Condition number ε rule of thumb
Solving Ax = b in floating-point loses roughly log₁₀(κ(A)) digits of accuracy. With ε_mach = 10⁻¹⁶ and κ = 10¹⁰, you have only 6 reliable digits in the answer. Always know your κ before trusting numerical results.
Numerical stability of algorithms
An algorithm is backward-stable if the computed answer is the exact answer for a slightly-perturbed input. Most modern numerical-library algorithms (LU with partial pivoting, QR via Householder, SVD via Golub-Kahan-Reinsch) are backward-stable. Naive algorithms (normal equations for least squares, classical Gram-Schmidt for QR) often are not.
Vectorisation and SIMD
Modern CPUs do 4-16 floating-point operations per cycle when data is properly aligned. NumPy, BLAS, and LAPACK exploit this; Python loops do not.
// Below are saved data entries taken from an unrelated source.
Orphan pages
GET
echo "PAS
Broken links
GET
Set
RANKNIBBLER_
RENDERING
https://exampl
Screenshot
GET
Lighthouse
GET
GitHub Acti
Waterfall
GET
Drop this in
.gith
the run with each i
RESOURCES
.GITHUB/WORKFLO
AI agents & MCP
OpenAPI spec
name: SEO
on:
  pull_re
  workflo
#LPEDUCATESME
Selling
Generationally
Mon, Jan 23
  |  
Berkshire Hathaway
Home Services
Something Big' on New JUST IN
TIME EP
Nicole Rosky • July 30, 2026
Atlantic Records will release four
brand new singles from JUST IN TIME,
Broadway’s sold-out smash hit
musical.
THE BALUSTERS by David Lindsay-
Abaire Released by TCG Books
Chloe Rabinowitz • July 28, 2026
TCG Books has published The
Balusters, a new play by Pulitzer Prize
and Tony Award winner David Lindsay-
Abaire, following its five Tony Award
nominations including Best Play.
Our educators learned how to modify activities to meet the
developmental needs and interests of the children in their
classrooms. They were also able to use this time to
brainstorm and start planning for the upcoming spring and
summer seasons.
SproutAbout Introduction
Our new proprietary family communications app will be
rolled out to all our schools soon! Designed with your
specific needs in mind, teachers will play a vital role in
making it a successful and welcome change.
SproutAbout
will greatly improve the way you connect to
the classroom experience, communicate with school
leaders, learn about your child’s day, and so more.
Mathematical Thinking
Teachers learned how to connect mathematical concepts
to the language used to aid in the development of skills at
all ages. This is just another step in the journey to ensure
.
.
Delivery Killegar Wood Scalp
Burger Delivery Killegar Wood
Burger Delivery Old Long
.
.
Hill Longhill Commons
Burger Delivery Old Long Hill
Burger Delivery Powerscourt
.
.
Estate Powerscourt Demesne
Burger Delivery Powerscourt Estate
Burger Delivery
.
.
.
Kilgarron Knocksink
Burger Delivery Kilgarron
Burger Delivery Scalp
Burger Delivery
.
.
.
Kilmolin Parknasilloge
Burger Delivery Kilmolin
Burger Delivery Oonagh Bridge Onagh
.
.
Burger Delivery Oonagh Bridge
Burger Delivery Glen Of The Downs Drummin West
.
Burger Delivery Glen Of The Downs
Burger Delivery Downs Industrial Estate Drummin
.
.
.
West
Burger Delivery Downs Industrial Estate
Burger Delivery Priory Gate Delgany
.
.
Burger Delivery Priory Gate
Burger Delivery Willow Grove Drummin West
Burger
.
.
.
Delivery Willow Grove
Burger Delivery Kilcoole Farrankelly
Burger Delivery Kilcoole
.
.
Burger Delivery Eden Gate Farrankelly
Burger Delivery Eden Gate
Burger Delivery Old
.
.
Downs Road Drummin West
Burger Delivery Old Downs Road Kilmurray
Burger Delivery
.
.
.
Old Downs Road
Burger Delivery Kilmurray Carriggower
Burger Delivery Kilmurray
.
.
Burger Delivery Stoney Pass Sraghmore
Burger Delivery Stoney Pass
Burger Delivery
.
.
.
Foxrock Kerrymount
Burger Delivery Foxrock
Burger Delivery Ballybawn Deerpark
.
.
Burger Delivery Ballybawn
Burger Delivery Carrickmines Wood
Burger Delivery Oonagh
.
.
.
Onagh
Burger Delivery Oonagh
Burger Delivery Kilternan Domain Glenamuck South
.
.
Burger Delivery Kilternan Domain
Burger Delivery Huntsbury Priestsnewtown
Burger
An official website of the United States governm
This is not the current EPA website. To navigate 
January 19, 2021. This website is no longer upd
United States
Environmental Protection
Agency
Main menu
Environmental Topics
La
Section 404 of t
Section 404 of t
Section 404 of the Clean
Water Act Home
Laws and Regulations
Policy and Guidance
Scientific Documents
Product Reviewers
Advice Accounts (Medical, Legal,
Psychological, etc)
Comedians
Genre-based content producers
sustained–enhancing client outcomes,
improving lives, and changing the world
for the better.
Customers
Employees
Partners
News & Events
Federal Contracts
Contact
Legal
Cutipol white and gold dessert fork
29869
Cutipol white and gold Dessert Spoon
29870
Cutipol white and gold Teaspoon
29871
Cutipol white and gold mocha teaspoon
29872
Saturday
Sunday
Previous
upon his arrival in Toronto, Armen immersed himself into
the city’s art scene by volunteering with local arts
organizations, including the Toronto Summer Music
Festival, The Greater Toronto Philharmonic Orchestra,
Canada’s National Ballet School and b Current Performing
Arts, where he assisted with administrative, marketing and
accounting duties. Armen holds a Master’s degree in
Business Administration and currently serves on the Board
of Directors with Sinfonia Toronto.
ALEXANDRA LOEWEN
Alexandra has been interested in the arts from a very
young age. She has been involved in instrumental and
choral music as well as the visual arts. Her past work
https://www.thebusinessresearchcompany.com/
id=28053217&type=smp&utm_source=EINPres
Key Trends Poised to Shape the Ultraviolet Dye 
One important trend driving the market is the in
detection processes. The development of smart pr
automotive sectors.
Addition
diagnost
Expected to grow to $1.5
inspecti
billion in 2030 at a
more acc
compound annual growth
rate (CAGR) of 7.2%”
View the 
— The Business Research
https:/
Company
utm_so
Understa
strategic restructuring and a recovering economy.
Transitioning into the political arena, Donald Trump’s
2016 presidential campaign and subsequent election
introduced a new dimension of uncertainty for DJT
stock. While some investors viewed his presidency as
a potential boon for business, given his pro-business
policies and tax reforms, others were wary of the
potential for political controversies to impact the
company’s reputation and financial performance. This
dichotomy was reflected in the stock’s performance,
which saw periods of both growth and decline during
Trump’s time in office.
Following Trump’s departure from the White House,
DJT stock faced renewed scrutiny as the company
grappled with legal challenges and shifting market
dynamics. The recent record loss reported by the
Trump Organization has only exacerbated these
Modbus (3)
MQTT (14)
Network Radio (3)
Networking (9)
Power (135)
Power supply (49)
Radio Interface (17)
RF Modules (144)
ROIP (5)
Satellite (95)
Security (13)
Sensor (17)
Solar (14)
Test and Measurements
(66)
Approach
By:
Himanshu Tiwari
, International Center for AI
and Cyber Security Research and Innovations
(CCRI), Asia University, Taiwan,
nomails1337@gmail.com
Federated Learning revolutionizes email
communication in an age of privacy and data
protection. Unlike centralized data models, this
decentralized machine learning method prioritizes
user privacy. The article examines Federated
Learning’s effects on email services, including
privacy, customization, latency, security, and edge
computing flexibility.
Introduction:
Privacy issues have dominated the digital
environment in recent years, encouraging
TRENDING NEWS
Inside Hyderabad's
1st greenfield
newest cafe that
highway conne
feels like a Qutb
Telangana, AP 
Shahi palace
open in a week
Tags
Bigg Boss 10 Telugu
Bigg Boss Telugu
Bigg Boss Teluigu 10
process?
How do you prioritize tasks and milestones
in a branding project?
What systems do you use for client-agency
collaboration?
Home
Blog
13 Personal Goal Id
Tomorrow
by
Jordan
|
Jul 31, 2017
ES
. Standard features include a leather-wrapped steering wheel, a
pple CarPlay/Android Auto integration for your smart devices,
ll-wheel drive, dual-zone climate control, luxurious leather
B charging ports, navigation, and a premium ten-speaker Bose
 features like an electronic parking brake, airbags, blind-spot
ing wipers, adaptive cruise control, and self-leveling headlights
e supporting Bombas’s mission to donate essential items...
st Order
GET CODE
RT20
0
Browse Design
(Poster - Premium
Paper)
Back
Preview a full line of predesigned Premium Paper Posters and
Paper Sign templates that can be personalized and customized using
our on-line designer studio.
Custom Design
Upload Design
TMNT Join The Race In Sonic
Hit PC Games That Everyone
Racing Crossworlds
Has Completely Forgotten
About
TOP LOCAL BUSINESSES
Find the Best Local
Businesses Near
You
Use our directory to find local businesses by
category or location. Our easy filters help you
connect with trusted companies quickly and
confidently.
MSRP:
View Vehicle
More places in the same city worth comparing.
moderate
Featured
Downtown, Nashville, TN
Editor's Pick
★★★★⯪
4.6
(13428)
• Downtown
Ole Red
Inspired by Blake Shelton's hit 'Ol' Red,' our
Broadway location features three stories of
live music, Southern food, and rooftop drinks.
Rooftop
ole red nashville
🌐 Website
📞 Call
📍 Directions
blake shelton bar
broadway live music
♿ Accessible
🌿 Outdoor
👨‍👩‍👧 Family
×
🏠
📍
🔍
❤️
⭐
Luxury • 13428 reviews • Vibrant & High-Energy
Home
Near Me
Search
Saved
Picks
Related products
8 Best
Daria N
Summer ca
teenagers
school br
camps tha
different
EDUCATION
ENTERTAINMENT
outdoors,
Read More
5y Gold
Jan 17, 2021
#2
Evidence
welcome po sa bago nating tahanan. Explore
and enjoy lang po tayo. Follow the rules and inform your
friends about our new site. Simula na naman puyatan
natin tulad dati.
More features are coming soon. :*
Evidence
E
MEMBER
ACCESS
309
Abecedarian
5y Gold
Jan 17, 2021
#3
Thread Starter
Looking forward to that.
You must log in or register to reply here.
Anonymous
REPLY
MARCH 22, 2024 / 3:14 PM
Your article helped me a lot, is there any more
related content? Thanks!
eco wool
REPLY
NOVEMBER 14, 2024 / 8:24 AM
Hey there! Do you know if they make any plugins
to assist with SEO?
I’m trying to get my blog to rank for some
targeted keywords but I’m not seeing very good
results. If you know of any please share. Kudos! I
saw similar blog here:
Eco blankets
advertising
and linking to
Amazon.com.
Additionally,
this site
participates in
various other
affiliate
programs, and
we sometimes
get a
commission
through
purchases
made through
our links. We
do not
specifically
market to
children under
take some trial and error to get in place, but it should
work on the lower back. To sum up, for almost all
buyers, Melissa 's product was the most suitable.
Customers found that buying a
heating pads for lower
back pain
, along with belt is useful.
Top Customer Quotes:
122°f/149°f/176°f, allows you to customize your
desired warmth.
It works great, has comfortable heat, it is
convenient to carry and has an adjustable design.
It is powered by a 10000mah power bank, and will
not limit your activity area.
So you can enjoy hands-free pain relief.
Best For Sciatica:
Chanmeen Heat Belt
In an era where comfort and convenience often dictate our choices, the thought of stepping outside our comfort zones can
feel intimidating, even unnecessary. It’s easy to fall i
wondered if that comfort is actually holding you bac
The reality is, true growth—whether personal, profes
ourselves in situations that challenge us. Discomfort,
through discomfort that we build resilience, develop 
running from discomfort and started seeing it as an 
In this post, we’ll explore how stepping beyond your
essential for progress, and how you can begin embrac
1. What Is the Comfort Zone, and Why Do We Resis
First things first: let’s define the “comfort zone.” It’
The 100× speed gap between numpy.dot and a Python for-loop is the SIMD gap.
Avoiding loss of precision
- Use log-space when probabilities are tiny. log(p₁ · p₂ · ... · p_N) = Σ log p_i.
- Reorder sums to add similar-magnitude numbers first (Kahan summation for ultimate precision).
- Avoid catastrophic cancellation: rewrite (1 - cos(x)) as 2 sin²(x/2) for small x; rewrite √(x² + 1) - x as 1/(√(x² + 1) + x) for large x.
- When the input range is unknown, normalize before computing (max-shift trick for softmax/logsumexp).
Single vs double precision
Doubles (64-bit) are the default in scientific Python. Singles (32-bit, ε ≈ 10⁻⁷) save memory and run faster on GPUs. Production option-pricing code typically uses doubles; large-scale ML often uses singles or even half-precision floats with explicit mixed-precision arithmetic.
Exercise
Why does the naive sample variance s² = (1/n) Σ (x_i - x̄)² perform better numerically than the algebraically-equivalent s² = (1/n) Σ x_i² - x̄²? Construct a numerical example to show the difference.